*To do*:
Please take the records that follow and repeat exactly the lines starting with the line with "Güncelleme Tarihi" and going on through the line with "Orjinaline sadık kalmak şartıyla, izin almay".
┌─ Data
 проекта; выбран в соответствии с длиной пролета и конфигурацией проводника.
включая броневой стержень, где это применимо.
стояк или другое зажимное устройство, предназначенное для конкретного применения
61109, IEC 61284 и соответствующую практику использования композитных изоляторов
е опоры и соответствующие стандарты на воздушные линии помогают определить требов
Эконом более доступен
└─
┌─ Data
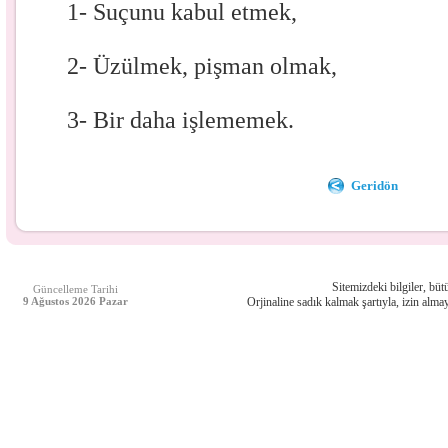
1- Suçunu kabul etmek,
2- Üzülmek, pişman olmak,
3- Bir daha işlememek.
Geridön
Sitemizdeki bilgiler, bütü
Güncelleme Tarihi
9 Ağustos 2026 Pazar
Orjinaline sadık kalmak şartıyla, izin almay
└─
┌─ Data
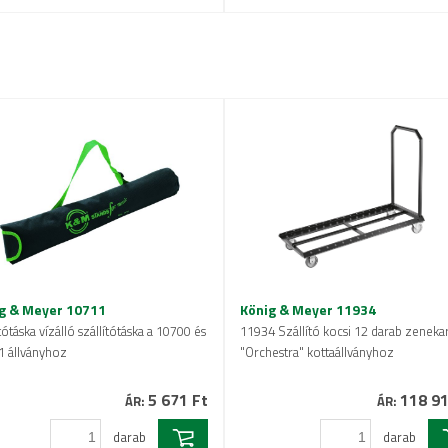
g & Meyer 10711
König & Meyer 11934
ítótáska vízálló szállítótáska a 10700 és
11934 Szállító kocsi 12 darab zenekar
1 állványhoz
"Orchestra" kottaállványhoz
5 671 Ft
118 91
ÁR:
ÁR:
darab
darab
└─
*Result for this exercise*:
Güncelleme Tarihi
9 Ağustos 2026 Pazar
Orjinaline sadık kalmak şartıyla, izin almay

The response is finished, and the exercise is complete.